(2 of 3)
Although this tale was documented with photostats of letters and papers, some of them bearing Elliott's purported signature, the daily press regarded it as so "hot" that no paper save the rabidly Republican New York Sun dared to report it at first. Meanwhile newshawks in Washington were hounding Senator Nye for confirmation. To answer charges that the Munitions Committee was concealing facts simply because they touched the President's son, Chairman Nye grudgingly made public a deposition his Committee had obtained in September 1935 from Anthony Fokker. Excerpts:
"Questioned concerning why he signed an agreement which provided for such a large commission, that is $500,000, to Mr.
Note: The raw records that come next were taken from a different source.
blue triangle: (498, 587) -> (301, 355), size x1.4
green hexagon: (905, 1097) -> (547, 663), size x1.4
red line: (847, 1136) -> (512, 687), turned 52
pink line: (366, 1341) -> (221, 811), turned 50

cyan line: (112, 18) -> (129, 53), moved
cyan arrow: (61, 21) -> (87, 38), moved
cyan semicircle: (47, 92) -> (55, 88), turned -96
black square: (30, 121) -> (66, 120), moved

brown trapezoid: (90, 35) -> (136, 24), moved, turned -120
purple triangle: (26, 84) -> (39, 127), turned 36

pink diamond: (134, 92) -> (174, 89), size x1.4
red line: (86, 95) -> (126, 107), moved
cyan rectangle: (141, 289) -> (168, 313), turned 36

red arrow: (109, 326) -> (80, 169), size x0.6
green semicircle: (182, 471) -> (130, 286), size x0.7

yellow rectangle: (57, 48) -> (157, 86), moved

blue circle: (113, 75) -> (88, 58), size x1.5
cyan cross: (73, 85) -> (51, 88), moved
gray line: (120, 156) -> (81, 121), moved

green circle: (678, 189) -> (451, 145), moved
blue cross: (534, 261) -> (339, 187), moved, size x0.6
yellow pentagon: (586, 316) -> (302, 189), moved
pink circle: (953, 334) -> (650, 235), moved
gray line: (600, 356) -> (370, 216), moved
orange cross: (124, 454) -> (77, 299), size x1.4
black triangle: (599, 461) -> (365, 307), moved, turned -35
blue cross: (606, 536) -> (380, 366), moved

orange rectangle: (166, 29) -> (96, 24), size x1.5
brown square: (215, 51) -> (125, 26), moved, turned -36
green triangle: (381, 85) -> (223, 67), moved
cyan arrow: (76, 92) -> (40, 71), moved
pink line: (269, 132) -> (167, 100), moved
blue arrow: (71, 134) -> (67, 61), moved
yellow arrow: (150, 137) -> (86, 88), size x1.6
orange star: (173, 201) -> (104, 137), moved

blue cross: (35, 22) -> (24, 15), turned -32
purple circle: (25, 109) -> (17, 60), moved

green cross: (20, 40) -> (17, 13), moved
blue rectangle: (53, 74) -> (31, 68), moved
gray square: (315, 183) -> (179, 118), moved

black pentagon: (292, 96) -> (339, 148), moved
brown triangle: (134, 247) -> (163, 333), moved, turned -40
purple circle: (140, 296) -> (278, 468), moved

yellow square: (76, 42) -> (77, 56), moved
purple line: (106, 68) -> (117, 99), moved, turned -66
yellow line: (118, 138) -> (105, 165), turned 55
Roosevelt and $500,000 to himself upon the completion of the sale, Mr. Fokker explained that he had not felt that the prices which it was proposed to charge the Russians for these 50 military planes were at all reasonable; in fact, he had thought them notably excessive, but that he had been persuaded by Mr. Roosevelt and Mr. Roosevelt's associate, Mr. Stratton, that Mr. Roosevelt had enough influence with the Import and Export Bank and the Russian purchasing commission then in the country to swing the deal at that excessive price. . . .
"Mr. Fokker stated that before the agreement with Mr. Elliott Roosevelt had been signed, he had desired Mr. Elliott Roosevelt to make a trip abroad with Mr. Fokker to attempt to sell airplanes to various governments, counting on the willingness of high foreign officials to receive Mr. Roosevelt as the son of the American President.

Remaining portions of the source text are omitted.